Não se pode esquecer que um dos principais objetivos de Cirilo foi o de iluminar e elevar o nível educacional de seu clero e rebanho, que no século XVI e início do século XVII havia caído a um ponto extremamente baixo devido à longa opressão turca. Além da Escola Patriarcal de Constantinopla, os turcos proibiram o uso de outra escola em Helena. As únicas escolas que operavam no que agora chamamos de «Grécia» eram aquelas em áreas gregas então sob o domínio veneziano, como em Creta, Corfu ou nas Ilhas Jônicas. Loukaris vivia constantemente cuidadoso sob a vigilância de seus voláteis senhores turcos que, de fato, o depunham frequentemente apenas para restaurá-lo em seu posto em seguida. Acabou morrendo como mártir, estrangulado nas mãos dos turcos. Além de mencionar suas contínuas tentativas de educar seu rebanho ortodoxo, vale assinalar seu feito de ter fundado a primeira imprensa helena em Constantinopla.

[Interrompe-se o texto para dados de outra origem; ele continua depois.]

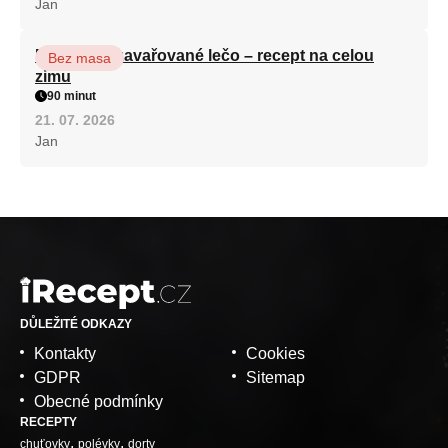
Jan
Babiččino zavařované lečo – recept na celou
Bez masa
zimu
90 minut
21. 07. 2026
Jan
DŮLEŽITÉ ODKAZY
Kontakty
Cookies
GDPR
Sitemap
Obecné podmínky
RECEPTY
chuťovky
polévky
dorty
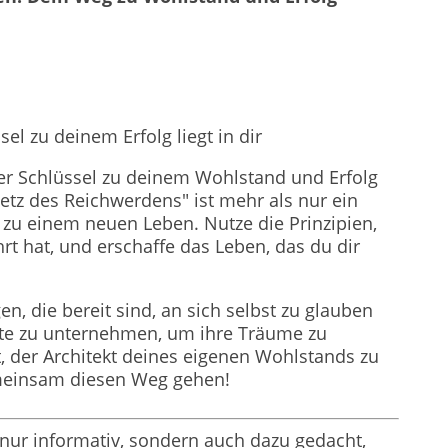
el zu deinem Erfolg liegt in dir
der Schlüssel zu deinem Wohlstand und Erfolg
esetz des Reichwerdens" ist mehr als nur ein
g zu einem neuen Leben. Nutze die Prinzipien,
rt hat, und erschaffe das Leben, das du dir
n, die bereit sind, an sich selbst zu glauben
tte zu unternehmen, um ihre Träume zu
it, der Architekt deines eigenen Wohlstands zu
meinsam diesen Weg gehen!
t nur informativ, sondern auch dazu gedacht,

A experiência desses dois Patriarcas foi piorada ainda mais pelas de seus sucessores. No entanto, cada Patriarca, sem exceção, cumpriu seu dever para com a Igreja e, ao mesmo tempo, trabalhou para a preservação do sentido de comunidade entre os romano-helenos de Constantinopla e os da região continental. Em grande medida, os patriarcas de Constantinopla, ainda que inadvertidamente, contribuíram para a formação do sentido helênico moderno da consciência nacional que, finalmente, eclodiu na revolução de 1821. Alguns estudiosos acreditam que os Patriarcas, mesmo aderindo de maneira indiscriminada à antiga herança imperial bizantina-romana na forma da chamada «grande ideia» - ἡ μεγάλη ἰδέα - buscaram a restauração de todas as áreas de língua helena, em contraste com a ideia de poder dos heróis da revolução grega como Koraís, baseada em uma nação grega moderna. O contraste, porém, certamente pode ser descoberto quando se leva em conta o objetivo da fé ortodoxa e da tradição helênica.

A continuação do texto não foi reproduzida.